Ему также нравилось думать, что в любовнике он ищет не столько такое-то лицо или этакую фигуру — не говоря уж о стиле. (Ха! Как педерастично, как манерно, как изысканно, словно журчанье мочи в биде. Стиль — само это слово способно заставить его еще сотню десятилетий перебирать внутренние четки презрения). Нет, то, чего искал Уоттон, было нравственной глиной, которую можно лепить и формировать с той степенью определенности, отсутствие которой он ощущал в себе. Генри Уоттон хотел всего только быть кем-нибудьпо доверенности.
Бэзил Холлуорд с его разговорами об «отсутствии стыда», с его прозелитской приверженностью правам «геев» (еще одно слово, которое если и могло существовать в лексиконе Уоттона, то всего лишь как оклик), оказался слишком несговорчивым, чтобы осуществить этот замысел на нем, как на податливом материале. Впрочем, Бэз, с его утонченной воинственностью, был отвергнут на ином основании. Уоттон не возражал против того, чтобы двойник его был борцом за светлую жизнь гомосексуалистов, собственно говоря, его бы это даже устроило.
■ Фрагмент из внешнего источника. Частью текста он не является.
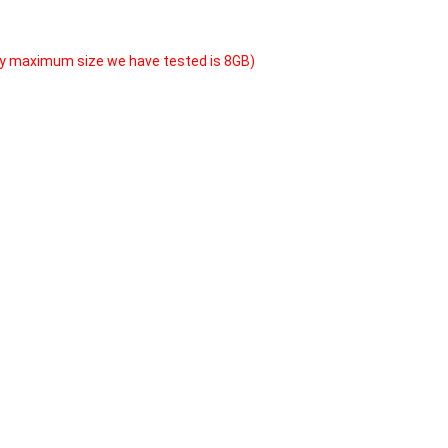
y maximum size we have tested is 8GB)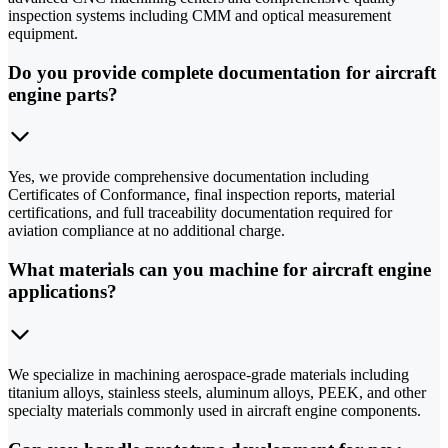
inspection systems including CMM and optical measurement
equipment.
Do you provide complete documentation for aircraft
engine parts?
Yes, we provide comprehensive documentation including
Certificates of Conformance, final inspection reports, material
certifications, and full traceability documentation required for
aviation compliance at no additional charge.
What materials can you machine for aircraft engine
applications?
We specialize in machining aerospace-grade materials including
titanium alloys, stainless steels, aluminum alloys, PEEK, and other
specialty materials commonly used in aircraft engine components.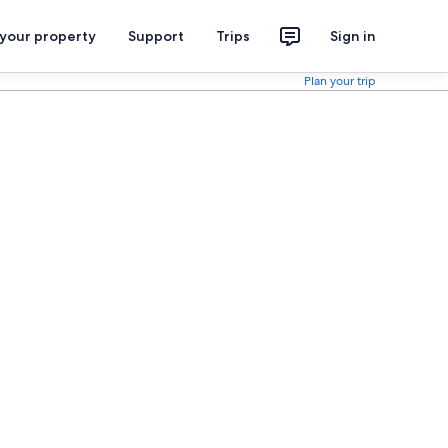
 your property
Support
Trips
Sign in
Plan your trip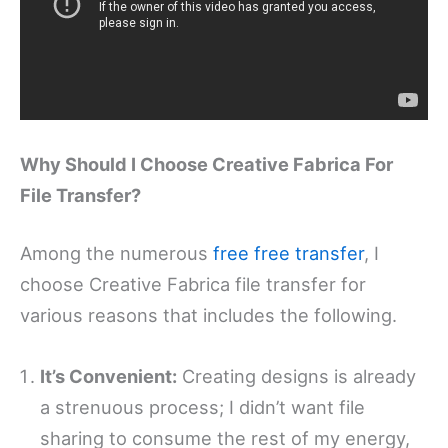
Why Should I Choose Creative Fabrica For
File Transfer?
Among the numerous
free free transfer
, I
choose Creative Fabrica file transfer for
various reasons that includes the following.
It’s Convenient:
Creating designs is already
a strenuous process; I didn’t want file
sharing to consume the rest of my energy,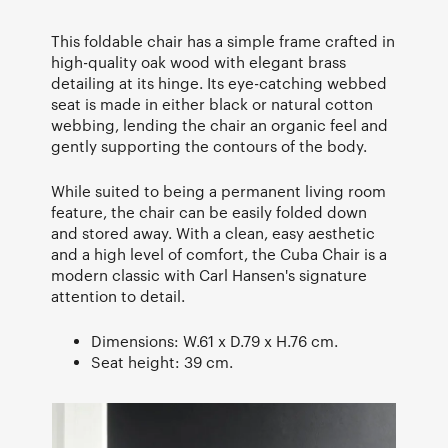
This foldable chair has a simple frame crafted in
high-quality oak wood with elegant brass
detailing at its hinge. Its eye-catching webbed
seat is made in either black or natural cotton
webbing, lending the chair an organic feel and
gently supporting the contours of the body.
While suited to being a permanent living room
feature, the chair can be easily folded down
and stored away. With a clean, easy aesthetic
and a high level of comfort, the Cuba Chair is a
modern classic with Carl Hansen's signature
attention to detail.
Dimensions: W.61 x D.79 x H.76 cm.
Seat height: 39 cm.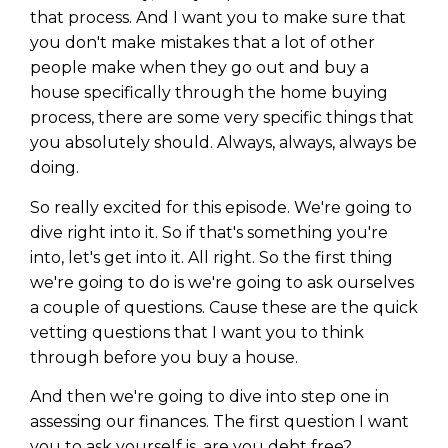
that process. And I want you to make sure that
you don't make mistakes that a lot of other
people make when they go out and buy a
house specifically through the home buying
process, there are some very specific things that
you absolutely should. Always, always, always be
doing.
So really excited for this episode. We're going to
dive right into it. So if that's something you're
into, let's get into it. All right. So the first thing
we're going to do is we're going to ask ourselves
a couple of questions. Cause these are the quick
vetting questions that I want you to think
through before you buy a house.
And then we're going to dive into step one in
assessing our finances. The first question I want
you to ask yourself is, are you debt free?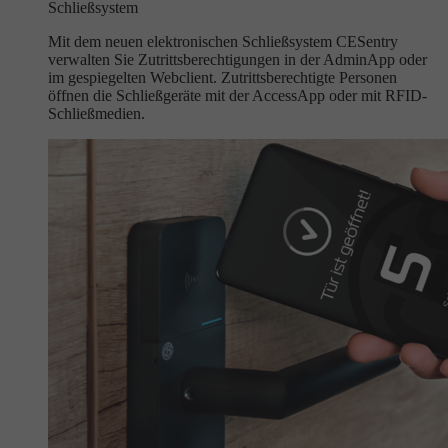
Schließsystem
Mit dem neuen elektronischen Schließsystem CESentry
verwalten Sie Zutrittsberechtigungen in der AdminApp oder
im gespiegelten Webclient. Zutrittsberechtigte Personen
öffnen die Schließgeräte mit der AccessApp oder mit RFID-
Schließmedien.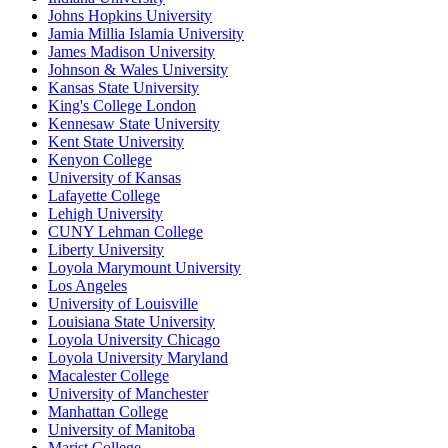
Johns Hopkins University
Jamia Millia Islamia University
James Madison University
Johnson & Wales University
Kansas State University
King's College London
Kennesaw State University
Kent State University
Kenyon College
University of Kansas
Lafayette College
Lehigh University
CUNY Lehman College
Liberty University
Loyola Marymount University
Los Angeles
University of Louisville
Louisiana State University
Loyola University Chicago
Loyola University Maryland
Macalester College
University of Manchester
Manhattan College
University of Manitoba
Marist College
Дело было, скорее, в том, что Бэз цеплялся за столь экзальтированные представления о собственном артистизме, что его просто необходимо было отправить в отставку.
Бэз старался утвердиться в роли фламинго, между тем как Уоттон желал использовать его в качестве крокетного молотка. И дело не в том, что Уоттон считал себя игроком, — в конце концов, что бы и сам-то он делал, если бему пришлось стать художником, как не задирал цены на бутылки с мочой и не забивал банками с консервированным дерьмом полки на рынке личных сувенирчиков? Он сознавал — Бэз прав относительно направления, принятого концептуальным искусством, что до искусства, требующего чего-то большего, нежели сноровка, увы, нужными для него умениями Уоттон тоже не обладал. Как не обладал ни ясностью сознания, необходимой для занятий литературой, ни фанатизмом, потребным для съемок фильма. Люди, знакомившиеся с ним на добропорядочных коктейлях, попасть на которые можно было только по приглашению, полагали, будто он подает себя как некоего современного денди, flâneur’аили бульвардье, усматривая в себе самом произведение искусства. Те же, кто встречался с ним в притонах или подпольных клубах, принимали как нечто само собой разумеющееся, что у него имеется личное состояние. Однако ни то, ни другое верным не было.